Qualcomm Inc. notched a victory in its effort to preserve its patent-licensing business, as it reached a settlement with the Taiwanese government that revokes a previous finding against the chip maker and saves the company nearly $700 million in fines.
The settlement comes as world’s dominant supplier of chips for smartphones seeks to chart a new path following a tumultuous year that involved fending off a takeover effort by rival Broadcom Inc. and abandoning its takeover of NXP Semiconductors NV amid trade tensions between the U.S. and China. Chief Executive Steve Mollenkopf is pursuing an ambitious plan to lift earnings and reduce the company’s dependence on smartphone-related chip sales, all while battling legal challenges to its licensing business from Apple Inc.
Qualcomm’s issues in Taiwan spiked in October when Taiwan’s Fair Trade Commission fined the company $773 million and ruled Qualcomm violated the country’s laws by unfairly licensing its patents, a decision that could have upended Qualcomm’s business by forcing it to license its intellectual property to other chip makers.
The settlement revokes Taiwan’s ruling, Qualcomm said. In its place, Qualcomm said it has pledged to negotiate in good faith with Taiwanese handset makers including HTC and agreed to let Taiwanese authorities intervene to resolve any negotiation-related disputes.

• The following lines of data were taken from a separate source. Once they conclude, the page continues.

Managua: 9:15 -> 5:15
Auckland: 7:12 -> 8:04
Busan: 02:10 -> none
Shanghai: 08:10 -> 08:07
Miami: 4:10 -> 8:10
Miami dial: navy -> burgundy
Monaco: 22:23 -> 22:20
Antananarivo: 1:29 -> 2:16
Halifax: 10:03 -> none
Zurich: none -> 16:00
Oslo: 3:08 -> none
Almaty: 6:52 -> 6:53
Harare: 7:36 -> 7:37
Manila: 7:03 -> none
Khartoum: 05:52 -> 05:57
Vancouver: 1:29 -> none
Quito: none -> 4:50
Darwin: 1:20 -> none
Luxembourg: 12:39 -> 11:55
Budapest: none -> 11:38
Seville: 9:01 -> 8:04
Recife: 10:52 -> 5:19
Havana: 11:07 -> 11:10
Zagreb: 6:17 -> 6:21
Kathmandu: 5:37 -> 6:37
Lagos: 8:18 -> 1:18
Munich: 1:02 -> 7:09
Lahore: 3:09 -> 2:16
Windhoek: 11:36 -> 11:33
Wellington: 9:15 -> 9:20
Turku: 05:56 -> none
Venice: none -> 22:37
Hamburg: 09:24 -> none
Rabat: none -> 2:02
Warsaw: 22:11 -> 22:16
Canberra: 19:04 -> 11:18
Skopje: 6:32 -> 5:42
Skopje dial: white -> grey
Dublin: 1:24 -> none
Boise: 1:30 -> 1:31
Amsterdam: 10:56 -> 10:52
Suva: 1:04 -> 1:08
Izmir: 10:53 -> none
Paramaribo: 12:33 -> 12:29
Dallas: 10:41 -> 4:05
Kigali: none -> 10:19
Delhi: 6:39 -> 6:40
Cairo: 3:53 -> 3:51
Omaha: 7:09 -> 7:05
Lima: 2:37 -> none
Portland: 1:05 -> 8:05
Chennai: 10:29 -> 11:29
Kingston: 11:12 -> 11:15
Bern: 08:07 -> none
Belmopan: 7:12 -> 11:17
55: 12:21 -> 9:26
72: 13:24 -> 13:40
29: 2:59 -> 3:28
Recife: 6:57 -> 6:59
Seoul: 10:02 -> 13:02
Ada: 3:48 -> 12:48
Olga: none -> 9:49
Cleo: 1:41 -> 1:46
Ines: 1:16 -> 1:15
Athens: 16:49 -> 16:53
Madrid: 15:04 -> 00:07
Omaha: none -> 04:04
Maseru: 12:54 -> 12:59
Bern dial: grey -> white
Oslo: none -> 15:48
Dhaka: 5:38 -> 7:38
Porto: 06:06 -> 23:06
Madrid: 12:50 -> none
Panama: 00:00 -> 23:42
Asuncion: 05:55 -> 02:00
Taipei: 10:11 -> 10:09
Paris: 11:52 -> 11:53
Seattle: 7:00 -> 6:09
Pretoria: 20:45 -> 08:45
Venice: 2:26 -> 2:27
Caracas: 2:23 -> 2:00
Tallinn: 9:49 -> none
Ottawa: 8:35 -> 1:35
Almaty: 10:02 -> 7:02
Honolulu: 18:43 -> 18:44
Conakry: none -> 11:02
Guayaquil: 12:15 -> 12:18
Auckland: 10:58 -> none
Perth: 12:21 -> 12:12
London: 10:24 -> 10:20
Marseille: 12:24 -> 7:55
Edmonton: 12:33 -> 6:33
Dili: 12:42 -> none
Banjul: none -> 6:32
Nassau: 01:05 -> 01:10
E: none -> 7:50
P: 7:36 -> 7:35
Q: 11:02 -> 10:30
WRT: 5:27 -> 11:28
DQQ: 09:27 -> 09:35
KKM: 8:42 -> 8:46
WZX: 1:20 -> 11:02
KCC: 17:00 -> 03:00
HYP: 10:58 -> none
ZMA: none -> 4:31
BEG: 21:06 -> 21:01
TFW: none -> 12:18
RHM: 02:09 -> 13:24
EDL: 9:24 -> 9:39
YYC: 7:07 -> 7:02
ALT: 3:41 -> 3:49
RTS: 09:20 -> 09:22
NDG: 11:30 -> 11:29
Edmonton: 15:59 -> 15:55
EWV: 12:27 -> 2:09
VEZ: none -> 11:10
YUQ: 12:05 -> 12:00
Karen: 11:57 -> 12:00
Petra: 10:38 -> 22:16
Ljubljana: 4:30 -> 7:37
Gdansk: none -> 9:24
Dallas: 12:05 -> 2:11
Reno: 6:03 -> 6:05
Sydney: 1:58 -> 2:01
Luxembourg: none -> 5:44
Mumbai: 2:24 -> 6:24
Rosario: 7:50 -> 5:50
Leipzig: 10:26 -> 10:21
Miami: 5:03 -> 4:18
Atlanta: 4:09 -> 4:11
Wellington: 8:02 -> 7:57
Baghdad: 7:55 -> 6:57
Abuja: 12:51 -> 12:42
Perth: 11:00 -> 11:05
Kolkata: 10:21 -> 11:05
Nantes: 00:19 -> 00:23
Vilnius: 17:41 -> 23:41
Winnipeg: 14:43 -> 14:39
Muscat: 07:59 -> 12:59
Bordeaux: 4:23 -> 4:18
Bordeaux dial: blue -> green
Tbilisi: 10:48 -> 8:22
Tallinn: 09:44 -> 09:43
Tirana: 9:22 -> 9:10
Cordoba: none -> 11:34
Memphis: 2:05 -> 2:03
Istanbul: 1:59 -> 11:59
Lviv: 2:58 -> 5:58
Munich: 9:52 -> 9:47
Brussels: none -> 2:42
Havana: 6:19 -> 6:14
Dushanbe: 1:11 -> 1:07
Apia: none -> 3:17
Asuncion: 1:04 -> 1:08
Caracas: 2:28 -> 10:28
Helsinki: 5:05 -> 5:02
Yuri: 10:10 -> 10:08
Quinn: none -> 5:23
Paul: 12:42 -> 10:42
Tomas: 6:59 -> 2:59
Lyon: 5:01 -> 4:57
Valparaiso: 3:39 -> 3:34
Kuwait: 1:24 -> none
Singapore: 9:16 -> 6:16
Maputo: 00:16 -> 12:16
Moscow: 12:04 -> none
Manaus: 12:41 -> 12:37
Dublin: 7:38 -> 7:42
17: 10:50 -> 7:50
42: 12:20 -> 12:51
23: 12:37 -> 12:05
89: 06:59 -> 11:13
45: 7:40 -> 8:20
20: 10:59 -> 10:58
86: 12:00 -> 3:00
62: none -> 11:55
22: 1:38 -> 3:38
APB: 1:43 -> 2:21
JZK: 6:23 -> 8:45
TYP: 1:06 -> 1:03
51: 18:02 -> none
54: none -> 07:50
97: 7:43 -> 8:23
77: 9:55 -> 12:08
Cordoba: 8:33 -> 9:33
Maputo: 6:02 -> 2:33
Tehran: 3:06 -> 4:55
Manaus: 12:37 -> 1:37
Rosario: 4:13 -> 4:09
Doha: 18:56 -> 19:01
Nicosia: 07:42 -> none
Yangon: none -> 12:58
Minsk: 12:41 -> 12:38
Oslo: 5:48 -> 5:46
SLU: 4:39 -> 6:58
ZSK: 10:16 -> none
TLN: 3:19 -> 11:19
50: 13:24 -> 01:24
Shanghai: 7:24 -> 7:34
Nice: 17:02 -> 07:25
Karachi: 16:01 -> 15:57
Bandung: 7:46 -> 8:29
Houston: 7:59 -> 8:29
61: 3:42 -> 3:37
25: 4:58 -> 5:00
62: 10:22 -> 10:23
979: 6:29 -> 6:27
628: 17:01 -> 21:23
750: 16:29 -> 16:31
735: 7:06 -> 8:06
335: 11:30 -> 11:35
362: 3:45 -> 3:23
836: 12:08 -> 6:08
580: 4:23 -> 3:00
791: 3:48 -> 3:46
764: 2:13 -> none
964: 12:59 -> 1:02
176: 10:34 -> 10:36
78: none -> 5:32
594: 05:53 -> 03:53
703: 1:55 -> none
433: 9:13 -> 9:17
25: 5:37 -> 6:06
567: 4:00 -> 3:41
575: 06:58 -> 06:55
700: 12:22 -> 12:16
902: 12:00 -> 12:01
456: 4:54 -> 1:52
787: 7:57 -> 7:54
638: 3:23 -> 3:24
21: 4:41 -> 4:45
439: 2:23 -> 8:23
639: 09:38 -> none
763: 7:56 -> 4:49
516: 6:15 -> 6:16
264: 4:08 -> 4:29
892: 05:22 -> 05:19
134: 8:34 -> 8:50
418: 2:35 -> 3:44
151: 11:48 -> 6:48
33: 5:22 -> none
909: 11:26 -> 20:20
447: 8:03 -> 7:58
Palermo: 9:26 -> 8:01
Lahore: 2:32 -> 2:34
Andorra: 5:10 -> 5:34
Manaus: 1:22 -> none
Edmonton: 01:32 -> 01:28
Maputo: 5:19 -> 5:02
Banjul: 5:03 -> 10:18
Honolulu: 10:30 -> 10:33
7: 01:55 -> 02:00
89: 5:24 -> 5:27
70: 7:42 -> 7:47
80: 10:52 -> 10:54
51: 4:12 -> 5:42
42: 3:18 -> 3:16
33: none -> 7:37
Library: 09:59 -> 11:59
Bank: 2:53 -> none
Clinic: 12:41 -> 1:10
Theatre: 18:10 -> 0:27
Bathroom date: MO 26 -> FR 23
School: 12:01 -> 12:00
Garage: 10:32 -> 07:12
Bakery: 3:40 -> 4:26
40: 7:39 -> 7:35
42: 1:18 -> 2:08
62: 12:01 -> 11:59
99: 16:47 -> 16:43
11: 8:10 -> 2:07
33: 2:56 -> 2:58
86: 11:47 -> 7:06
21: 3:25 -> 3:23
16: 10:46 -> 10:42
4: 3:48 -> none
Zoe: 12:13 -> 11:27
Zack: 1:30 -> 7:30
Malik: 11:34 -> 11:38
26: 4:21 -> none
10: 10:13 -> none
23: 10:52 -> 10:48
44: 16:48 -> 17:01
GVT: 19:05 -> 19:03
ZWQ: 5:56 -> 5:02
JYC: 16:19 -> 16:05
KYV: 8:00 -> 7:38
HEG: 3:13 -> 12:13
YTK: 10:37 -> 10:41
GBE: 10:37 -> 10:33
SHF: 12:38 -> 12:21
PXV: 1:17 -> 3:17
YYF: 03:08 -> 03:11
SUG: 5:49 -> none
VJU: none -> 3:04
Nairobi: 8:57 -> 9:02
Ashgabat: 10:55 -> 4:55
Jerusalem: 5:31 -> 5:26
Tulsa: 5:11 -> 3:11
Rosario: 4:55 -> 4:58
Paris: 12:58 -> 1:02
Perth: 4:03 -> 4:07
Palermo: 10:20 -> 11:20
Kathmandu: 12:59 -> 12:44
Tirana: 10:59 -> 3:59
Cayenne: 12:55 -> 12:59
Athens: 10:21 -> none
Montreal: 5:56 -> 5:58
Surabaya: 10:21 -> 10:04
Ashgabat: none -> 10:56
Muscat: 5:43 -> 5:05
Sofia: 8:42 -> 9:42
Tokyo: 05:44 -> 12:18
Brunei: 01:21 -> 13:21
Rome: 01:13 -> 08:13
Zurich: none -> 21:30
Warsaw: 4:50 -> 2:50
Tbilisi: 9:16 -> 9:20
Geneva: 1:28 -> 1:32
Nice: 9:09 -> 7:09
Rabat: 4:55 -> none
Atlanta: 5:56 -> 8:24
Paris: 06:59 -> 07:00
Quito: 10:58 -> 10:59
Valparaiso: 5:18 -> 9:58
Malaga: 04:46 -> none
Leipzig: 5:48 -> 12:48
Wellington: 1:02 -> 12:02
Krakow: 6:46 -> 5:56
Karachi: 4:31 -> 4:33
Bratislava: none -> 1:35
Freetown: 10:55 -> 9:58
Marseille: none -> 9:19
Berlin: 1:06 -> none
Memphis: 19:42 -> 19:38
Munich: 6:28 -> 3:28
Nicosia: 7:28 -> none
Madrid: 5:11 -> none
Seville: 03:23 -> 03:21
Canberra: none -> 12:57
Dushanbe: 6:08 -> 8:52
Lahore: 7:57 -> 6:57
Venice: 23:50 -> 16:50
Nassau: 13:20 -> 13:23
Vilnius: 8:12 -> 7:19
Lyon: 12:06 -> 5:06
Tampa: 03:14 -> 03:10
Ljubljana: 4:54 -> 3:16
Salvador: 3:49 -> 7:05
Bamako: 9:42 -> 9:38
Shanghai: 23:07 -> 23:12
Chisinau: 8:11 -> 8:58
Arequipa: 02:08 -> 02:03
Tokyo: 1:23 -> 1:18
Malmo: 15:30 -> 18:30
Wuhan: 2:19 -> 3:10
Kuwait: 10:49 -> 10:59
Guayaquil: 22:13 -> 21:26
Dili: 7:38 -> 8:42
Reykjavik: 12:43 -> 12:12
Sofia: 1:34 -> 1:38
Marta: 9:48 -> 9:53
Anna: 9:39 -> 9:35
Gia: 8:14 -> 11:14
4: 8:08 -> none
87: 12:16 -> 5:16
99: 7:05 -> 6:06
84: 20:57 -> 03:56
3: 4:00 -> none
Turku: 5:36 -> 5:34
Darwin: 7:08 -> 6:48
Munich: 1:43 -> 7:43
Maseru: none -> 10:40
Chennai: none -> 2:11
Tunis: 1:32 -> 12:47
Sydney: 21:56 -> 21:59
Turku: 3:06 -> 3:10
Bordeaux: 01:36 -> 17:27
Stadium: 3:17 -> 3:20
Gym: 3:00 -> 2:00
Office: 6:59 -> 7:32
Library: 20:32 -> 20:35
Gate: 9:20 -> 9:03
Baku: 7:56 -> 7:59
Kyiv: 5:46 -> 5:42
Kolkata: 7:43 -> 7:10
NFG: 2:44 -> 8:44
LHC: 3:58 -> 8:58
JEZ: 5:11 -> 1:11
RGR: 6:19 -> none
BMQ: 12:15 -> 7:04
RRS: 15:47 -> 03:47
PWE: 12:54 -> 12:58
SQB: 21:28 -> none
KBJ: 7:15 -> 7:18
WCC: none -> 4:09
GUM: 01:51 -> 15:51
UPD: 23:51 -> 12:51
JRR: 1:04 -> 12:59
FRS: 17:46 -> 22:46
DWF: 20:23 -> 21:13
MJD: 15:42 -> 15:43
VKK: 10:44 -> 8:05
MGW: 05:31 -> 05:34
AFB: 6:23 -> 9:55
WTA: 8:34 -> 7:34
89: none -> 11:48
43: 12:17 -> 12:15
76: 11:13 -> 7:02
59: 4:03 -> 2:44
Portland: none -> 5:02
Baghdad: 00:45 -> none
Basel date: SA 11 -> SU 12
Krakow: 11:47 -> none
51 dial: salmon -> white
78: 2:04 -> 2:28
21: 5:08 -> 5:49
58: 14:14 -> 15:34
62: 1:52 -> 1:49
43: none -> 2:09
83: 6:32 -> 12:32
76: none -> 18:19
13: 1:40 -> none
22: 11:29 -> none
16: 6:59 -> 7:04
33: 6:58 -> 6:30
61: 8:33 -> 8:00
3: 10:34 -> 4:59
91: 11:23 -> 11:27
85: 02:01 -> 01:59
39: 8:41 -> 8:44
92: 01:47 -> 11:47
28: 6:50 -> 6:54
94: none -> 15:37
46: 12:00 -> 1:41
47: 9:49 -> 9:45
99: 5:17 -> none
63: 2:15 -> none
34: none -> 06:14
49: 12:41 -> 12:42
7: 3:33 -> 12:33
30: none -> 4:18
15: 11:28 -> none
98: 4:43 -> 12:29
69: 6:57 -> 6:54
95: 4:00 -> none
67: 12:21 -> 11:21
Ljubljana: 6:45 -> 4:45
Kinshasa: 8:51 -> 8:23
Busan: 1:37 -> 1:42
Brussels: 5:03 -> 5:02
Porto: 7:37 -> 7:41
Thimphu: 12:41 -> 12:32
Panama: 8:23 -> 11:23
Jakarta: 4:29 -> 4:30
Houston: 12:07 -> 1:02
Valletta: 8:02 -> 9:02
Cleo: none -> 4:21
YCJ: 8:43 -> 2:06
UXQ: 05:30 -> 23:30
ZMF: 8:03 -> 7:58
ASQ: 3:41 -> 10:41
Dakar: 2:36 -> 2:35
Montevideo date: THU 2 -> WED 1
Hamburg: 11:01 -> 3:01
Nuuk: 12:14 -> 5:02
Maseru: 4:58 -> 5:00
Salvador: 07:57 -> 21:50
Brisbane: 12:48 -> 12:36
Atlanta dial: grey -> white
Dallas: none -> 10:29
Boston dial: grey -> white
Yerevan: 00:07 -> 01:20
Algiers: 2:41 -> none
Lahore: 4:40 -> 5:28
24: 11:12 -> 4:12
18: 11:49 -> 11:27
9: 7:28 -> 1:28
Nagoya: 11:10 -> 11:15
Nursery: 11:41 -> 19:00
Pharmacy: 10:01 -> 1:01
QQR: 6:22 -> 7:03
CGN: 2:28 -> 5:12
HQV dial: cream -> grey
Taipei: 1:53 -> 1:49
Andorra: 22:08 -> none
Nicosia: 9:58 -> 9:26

Qualcomm also said it committed to invest an undisclosed amount of money over the next five years in Taiwan by collaborating on 5G technology with chip makers and others, funding research-and-development projects with universities and developing a Taiwanese center for operations and manufacturing engineering.
Under the agreement, Taiwan will keep $93 million in payments from Qualcomm toward the fine assessed last year, but the remaining amount was waived, according to the chip maker.
Qualcomm continues to face regulatory challenges in the U.S., where the Federal Trade Commission sued it in early 2017, alleging the company engaged in unlawful tactics to maintain a monopoly on cellular-communications chips. It also is appealing an $853 million fine by South Korea’s Fair Trade Commission over alleged antitrust violations.
In the U.S., the company remains mired in a legal battle with Apple and several Taiwanese manufacturers, which have sought to end the chip maker’s practice of collecting royalties on the entire sales price of a handset.